Go through the data and report each line that holds the string "exteriores".

[Records from a data source]
■ ■ ■ ■ ■ ■ ■
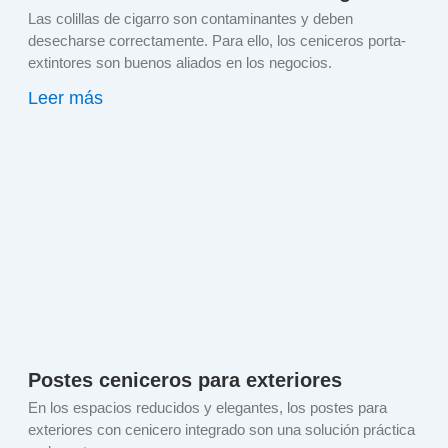
Las colillas de cigarro son contaminantes y deben
desecharse correctamente. Para ello, los ceniceros porta-
extintores son buenos aliados en los negocios.
Leer más
Postes ceniceros para exteriores
En los espacios reducidos y elegantes, los postes para
exteriores con cenicero integrado son una solución práctica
■ ■ ■ ■ ■ ■ ■
**REPLY:**
Postes ceniceros para exteriores
exteriores con cenicero integrado son una solución práctica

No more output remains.